I am not ready for an RBA (if I am understanding the term correctly) as evidenced by my dismal failure getting the RB1 from Totally Wicked to vape even a little bit. I am going to view the video, read all the links and try again. It is a nice project for some quiet afternoon as long as I have my trusty evod next to me to keep me from tearing my hair out!
glowplug;bt8571 said:
Please know that it is folks like you that are willing to offer training that are helping lots of other folks have fun, learn and vape on! I appreciate you and your volunteering your time and expertise.
Awesome work Baditude :thumbs:

Learned about this blog yesterday and already directed alot of new members to it...

Extremely useful no bs information.

I raise my hat to you! Thanks a whole lot.
Thanks Baditude. This really helped me out. I've got my iGo-L on the way because of it. I kept wavering, because I didn't think I had enough knowledge. But reading this and knowing I want nothing to do with sub-ohm coils pushed me over the edge. Can't wait to see if RDAs are for me. If so, then I have my eye on a Nimbus and some type of mech.
This is great, as i am finally delving into this world or rebuildables and will GREATLY benefit from having all this info in one easy to find place! Thank you for taking the time and for your many contributions! Cheers!
thewomenfolk;bt8866 said:
OP mentions RBA lots of time but no definition. Wish it was in first para. What is RBA?
A rebuildable atomizer can be a tank or dripper in which the user uses either cotton, silica string or stainless steel mesh that they rolled into a wick, and then wrap their own heating coil from wire. These require do-it-yourself skills, an ability to work with tiny parts, and to know how to use a multimeter to measure the coil resistance.
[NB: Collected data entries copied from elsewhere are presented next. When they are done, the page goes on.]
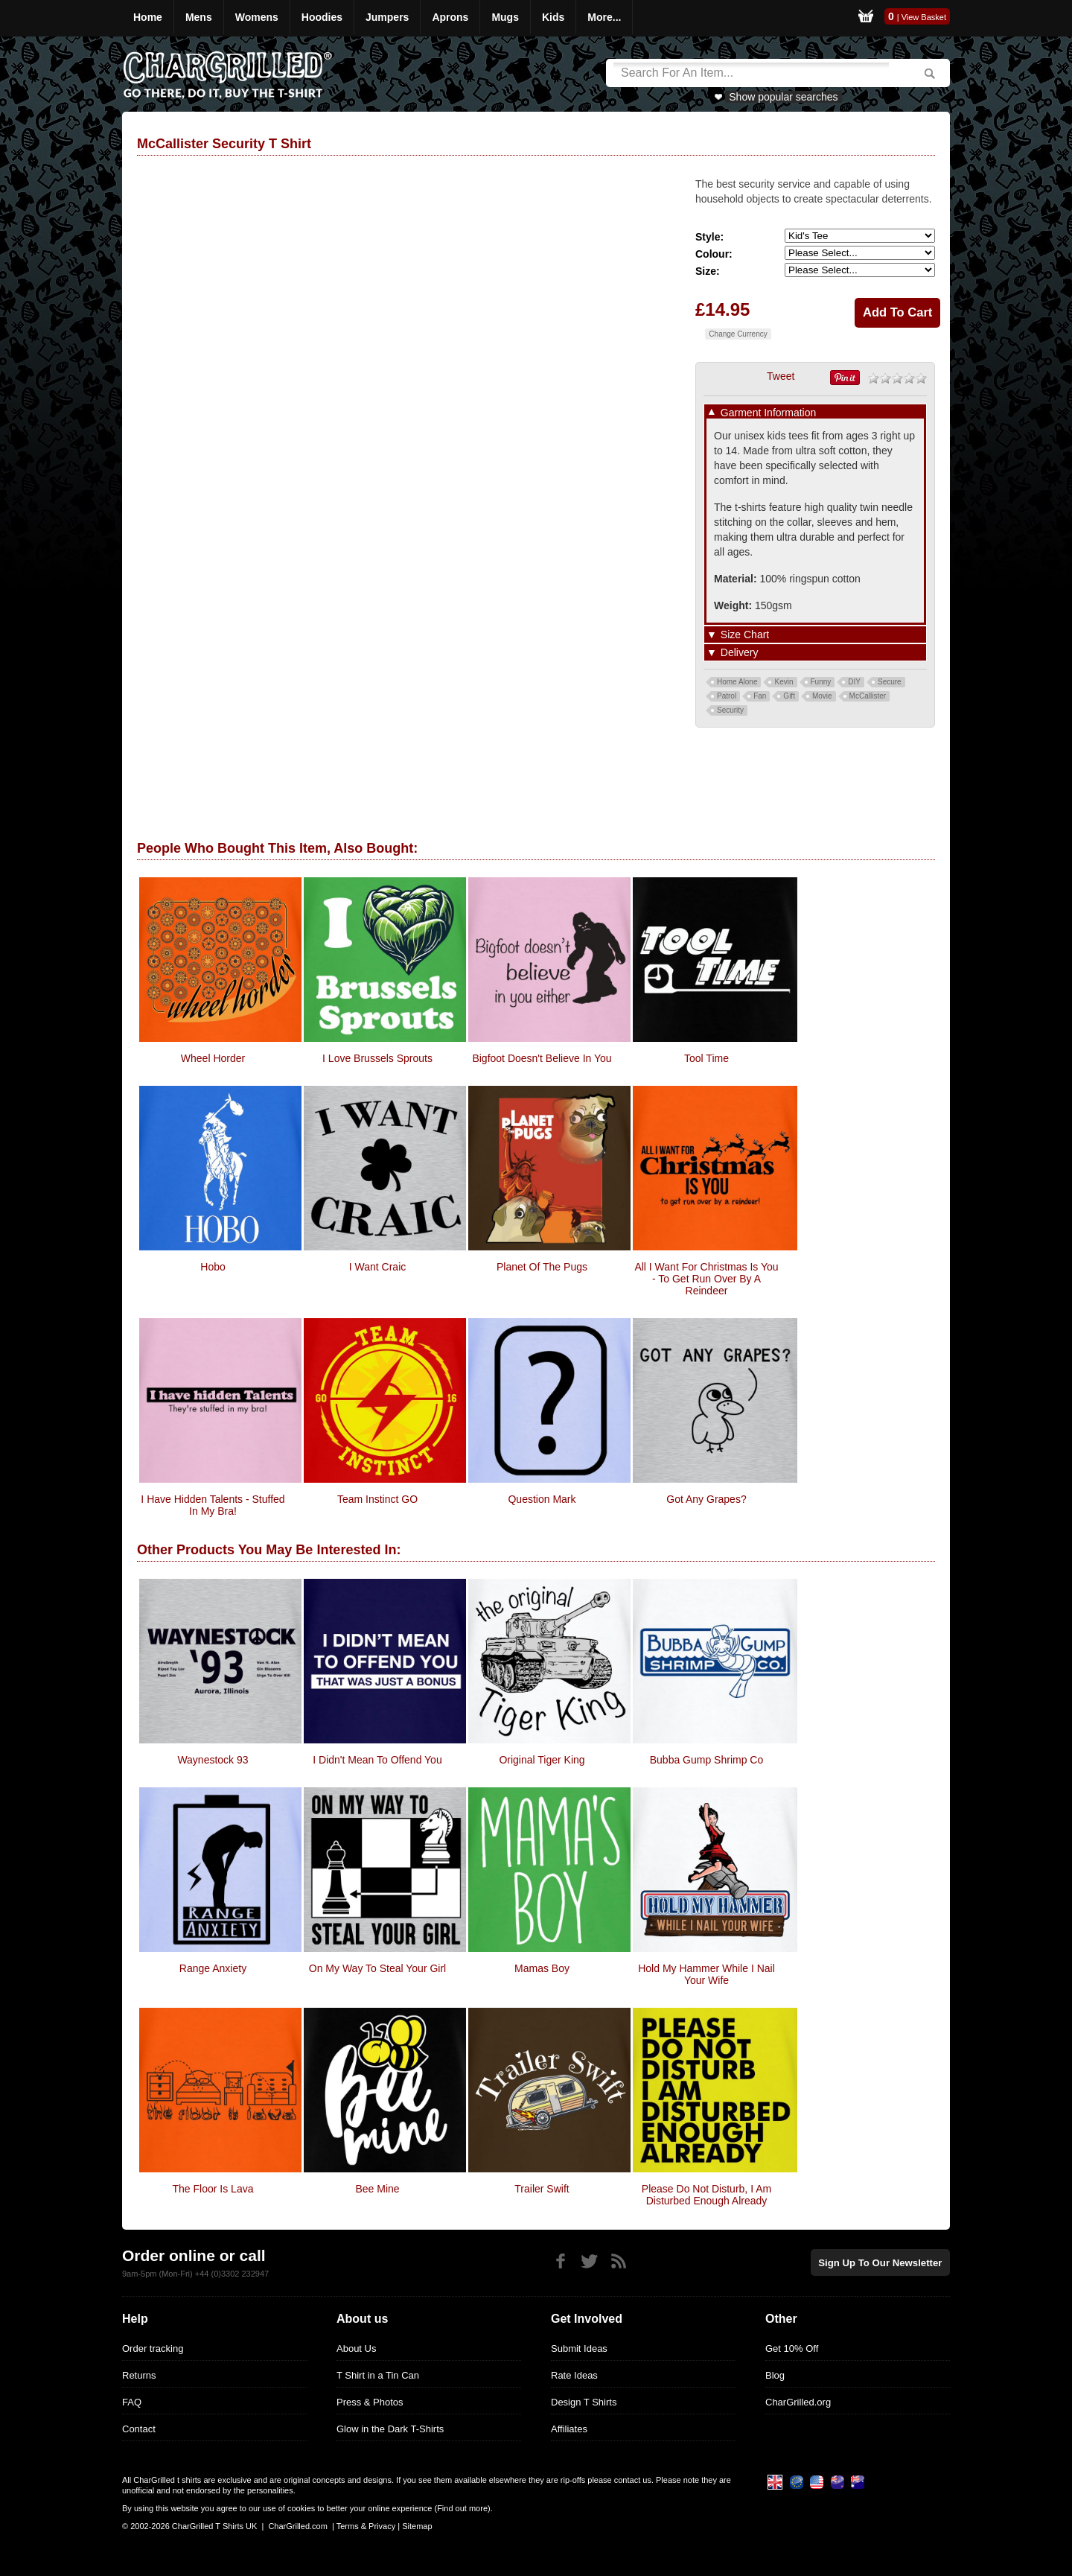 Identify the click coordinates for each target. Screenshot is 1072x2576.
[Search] (751, 73)
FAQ (131, 2402)
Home (147, 17)
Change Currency (738, 334)
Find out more (462, 2508)
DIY (854, 682)
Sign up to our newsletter (881, 2262)
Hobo (212, 1267)
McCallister (867, 696)
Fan (759, 696)
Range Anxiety (212, 1968)
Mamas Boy (542, 1968)
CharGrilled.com (297, 2526)
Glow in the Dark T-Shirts (390, 2429)
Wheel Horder (213, 1058)
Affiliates (569, 2429)
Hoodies (322, 17)
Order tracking (152, 2348)
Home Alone (737, 682)
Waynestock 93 (212, 1760)
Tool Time (706, 1058)
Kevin (783, 682)
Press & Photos (369, 2402)
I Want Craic (377, 1267)
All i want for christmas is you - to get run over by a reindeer (706, 1279)
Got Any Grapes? (706, 1499)
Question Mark (541, 1499)
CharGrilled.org (798, 2402)
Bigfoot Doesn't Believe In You (541, 1058)
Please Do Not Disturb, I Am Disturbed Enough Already (706, 2195)
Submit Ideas (579, 2348)
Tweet (780, 376)
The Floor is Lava (213, 2189)
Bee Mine (377, 2189)
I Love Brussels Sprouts (377, 1058)
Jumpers (387, 17)
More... (604, 17)
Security (730, 710)
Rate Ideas (574, 2375)
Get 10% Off (791, 2348)
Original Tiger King (541, 1760)
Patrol (726, 696)
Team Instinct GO (377, 1499)
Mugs (505, 17)
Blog (775, 2375)
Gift (789, 696)
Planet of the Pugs (542, 1267)
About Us (356, 2348)
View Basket (924, 17)
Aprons (450, 17)
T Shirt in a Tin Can (377, 2375)
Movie (822, 696)
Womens (256, 17)
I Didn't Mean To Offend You (377, 1760)
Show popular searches (783, 97)
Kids (553, 17)
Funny (821, 682)
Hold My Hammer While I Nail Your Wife (706, 1974)
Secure (890, 682)
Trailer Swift (541, 2189)
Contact (139, 2429)
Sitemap (417, 2526)
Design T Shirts (583, 2402)
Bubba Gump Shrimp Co (707, 1760)
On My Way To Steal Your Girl (377, 1968)
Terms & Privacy (365, 2526)
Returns (139, 2375)
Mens (198, 17)
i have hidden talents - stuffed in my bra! (212, 1505) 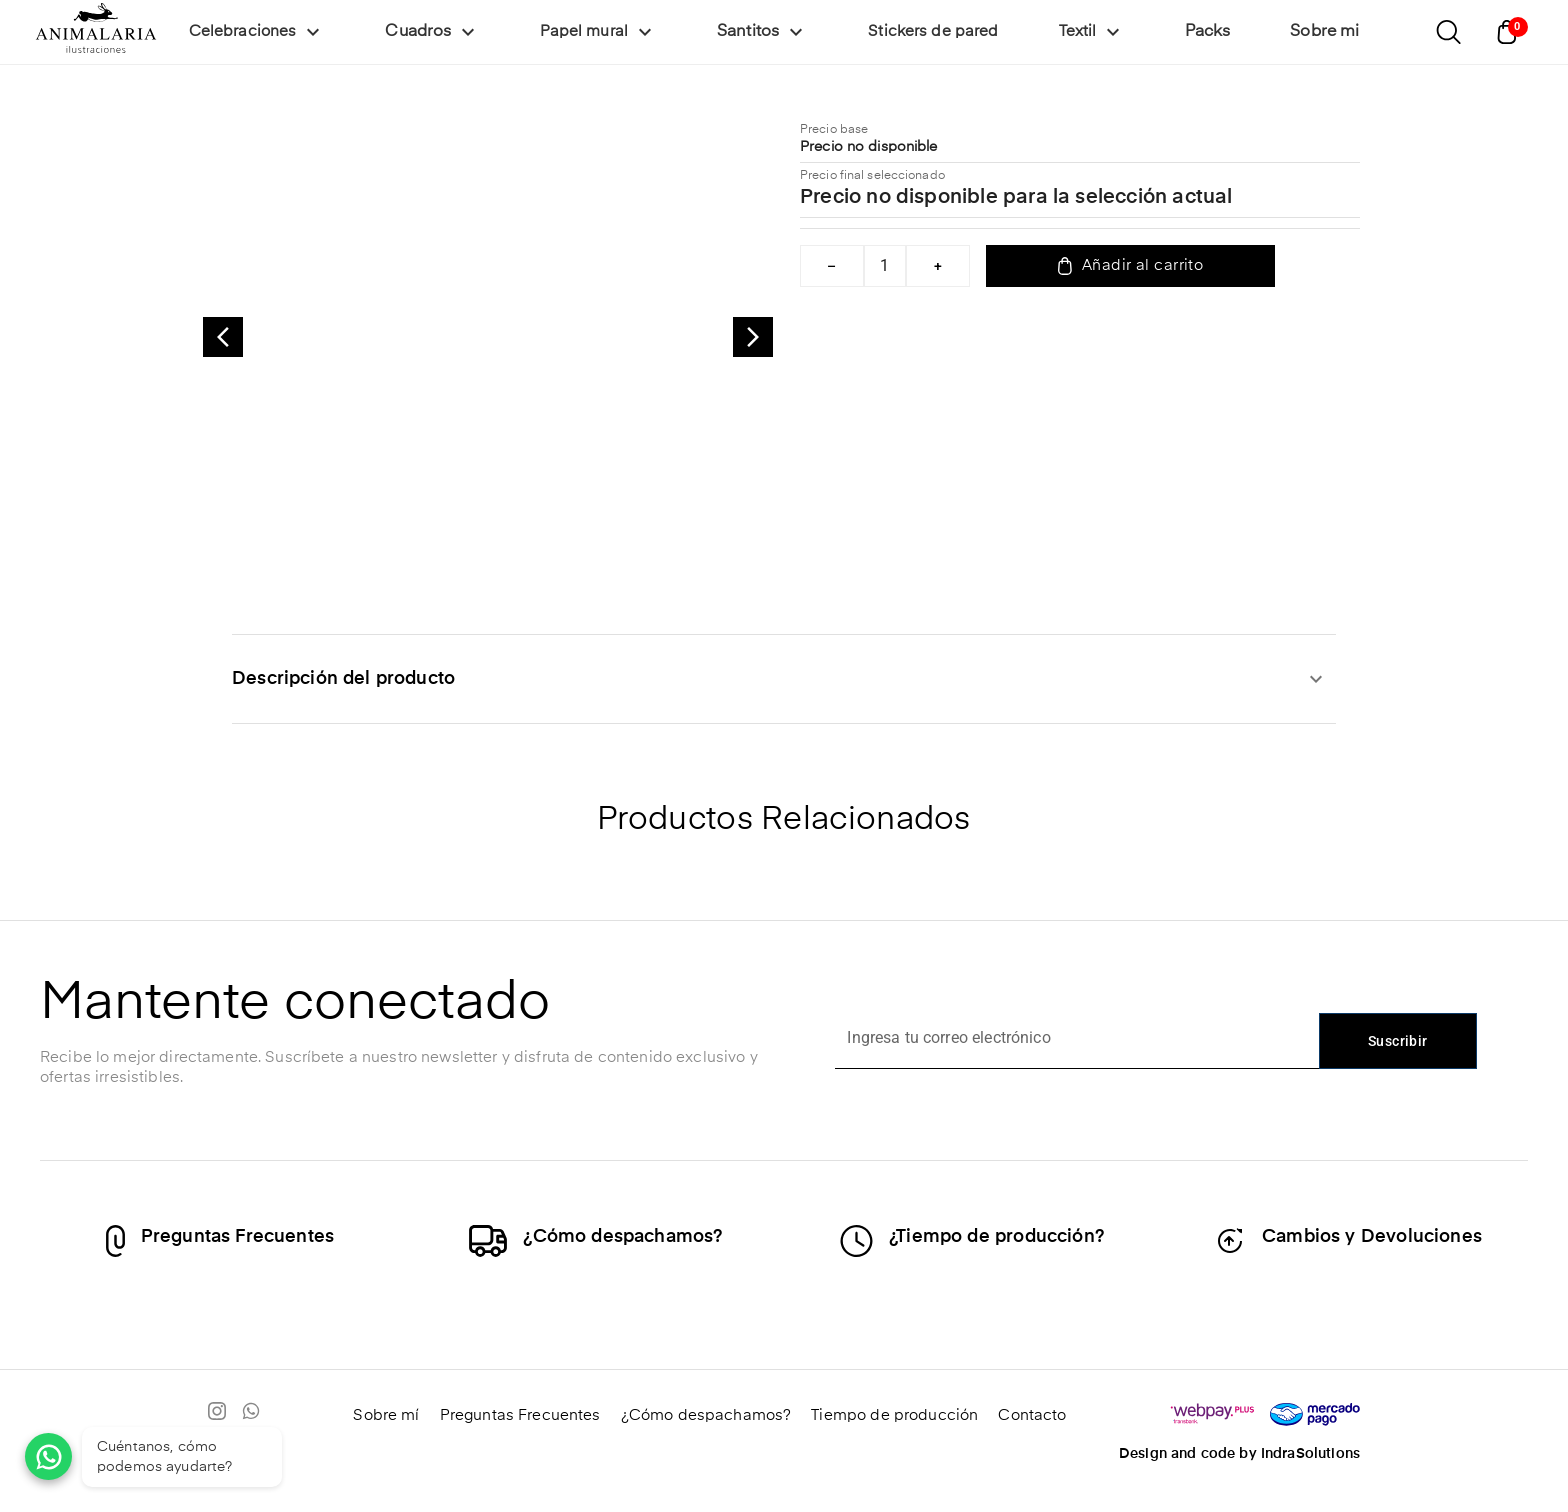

(above) A dual coil Genesis-style rebuildable tank atomizer
Last edited:
Another thank you for gathering all this info. It's hard to even know what questions to ask as a brand-newbie!
Alrighty then. Thanks for all of the info Baditude. So here is my concern. I was thinking of trying it with Coils of at least 1.8 ohm resistance. I am not ready for sub-ohm stuff and I know that. I have an Innokin itaste VV 3.0, would that drive an RDA with a coil in the 1.8-2.2 range? Or do they require more voltage than it will supply? The Innokin will go up to 5.0 volts.
A 1.8 ohm coil @ 5v will draw 2.8 amps from a battery, so that is within the iTaste VV 3.0's 3.5amp limit. However, an 800 mah battery isn't much capacity for an RBA which in my experience drains a battery much faster than a typical "over the counter" juice attachment like a clearomizer or cartomizer. Your use on an RBA would be nearly half of what you typically are used to. Most RBA's are also designed for much larger battery devices, so not only would one look awkward on this device, it would be extremely top-heavy due to their typical heavy materials & construction.
Thanks for putting all this together. It makes finding the info much easier. It is appreciated.
This fine blog post is dated 06-18-2013.

Is the AGA-T2 still the "best" device for a "first RBA"?
I don't believe I ever said it was the "best" device for a first RBA. It is a Genesis-style tank which predominently uses stainless steel mesh wich (not the easiest wick material to work with), must be tilted horizontally when you vape for best wicking, and must be kept in an upright position to prevent leaking. If that doesn't bother you, then its a good Genny-style tank to begin with.

I have since used a Kayfun-style tank, which is IMHO easier to build with a variety of wick materials and is not position dependent like the Genny's. These work with the negative pressure principle much like a cartotank does. The only negative with a Kayfun-style tank is you have to drain the tank to get to the coil & wick.